Ian McEwan ülkesinde 2014 yılında yayımlanan son romanı “Çocuk Yasası”nda arzularla sorumluluklar, inançlarla kanunlar arasına sıkışan insanlara, hayatı ıskalamanın hüznüne dair çok zarif ve etkileyici bir hikaye anlatıyor.
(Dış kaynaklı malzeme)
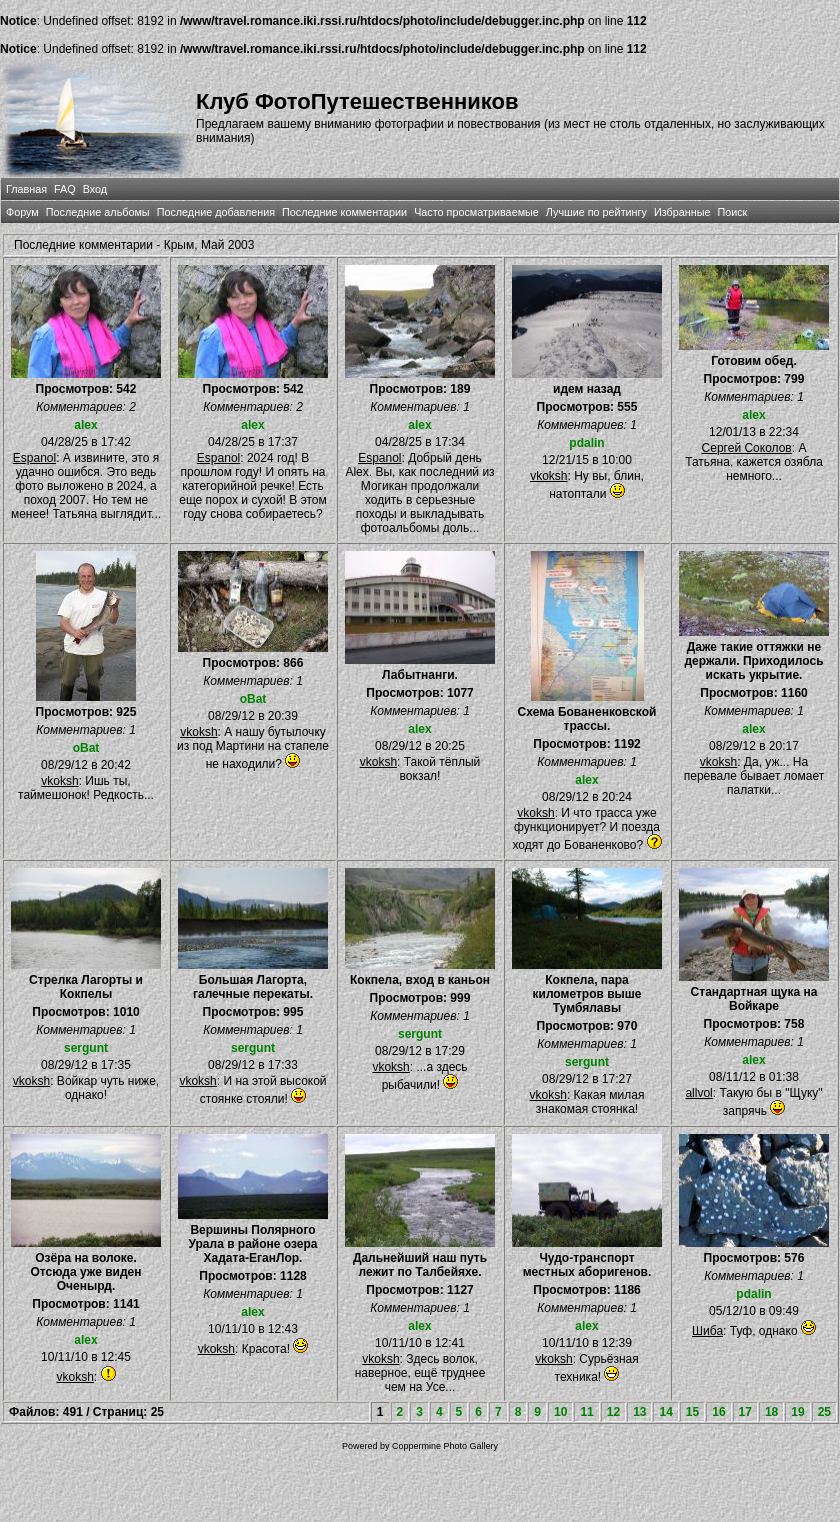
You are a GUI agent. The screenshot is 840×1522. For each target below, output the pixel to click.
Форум (22, 212)
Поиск (732, 212)
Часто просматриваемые (476, 212)
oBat (86, 748)
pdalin (586, 443)
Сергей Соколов (747, 448)
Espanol (34, 458)
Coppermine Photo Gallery (445, 1446)
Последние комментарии (344, 212)
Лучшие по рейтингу (596, 212)
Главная (26, 189)
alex (85, 425)
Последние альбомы (98, 212)
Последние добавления (216, 212)
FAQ (65, 189)
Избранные (682, 212)
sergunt (86, 1048)
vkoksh (548, 476)
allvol (698, 1093)
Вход (95, 189)
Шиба (707, 1331)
Ian McEwan 1948’de İngiltere’de doğdu. Sussex Üniversitesi’nde İngiliz Edebiyatı bölümünü bitirdi.. East Anglia Üniversitesi’nde İngiliz Edebiyatı üzerine yüksek lisansını yaparken romancı Malcolm Bradbury’den yaratıcı yazarlık dersleri aldı. Dersini iyi çalışmış olmalı ki hikayelerini topladığı ilk kitabı “İlk Aşk, Son Törenler” ile 1976 Somerset Maugham Ödülü’nü kazandı. Henüz yirmili yaşlarındaydı ve edebiyat dünyasında hem heyecan hem beklenti yaratmıştı. Birbiri ardına yazdığı romanları, hikayeleri, senaryo ve oyunlarıyla beklentileri boşa çıkarmadı. Bir çok kez aday olduğu Booker Ödülü’nü 1998 yılında –“Amsterdam’da Düello” ile- kazanmıştı. Parlak kariyerinde çok sayıda ödül bulunan, eserleri dünyanın neredeyse bütün dillerine çevrilen, romanları sinemaya uyarlanan McEwan duyduğu saygı nedeniyle bir opera bir de oratoryo metni kaleme aldı.

Fiona’nın kararı

Türkçeye ilk çevrilen McEwan romanı “Siyah Köpekler” 1995 yılında yayımlanmıştı. Aradan geçen yirmi yıl içerisinde bütün romanları ve hikaye kitapları türkçeleştirildi. Bu nedenle gerek biçim gerek içerik açısından sanatına yabancı değiliz. Bireyi içine düştüğü olağandışı durumlarda –keskin bir gözlem gücüyle- yakalayan, söz konusu durumun yarattığı çatışmalardan, seçenekler ve seçimler arasındaki gerilimden insana dair evrensel gerçekliğe varmaya, modern toplumun korkularını sergilemeye çalışan Ian McEwan “Çocuk Yasası”nda romancılığının karakteristiklerini bir kez daha ortaya koyuyor.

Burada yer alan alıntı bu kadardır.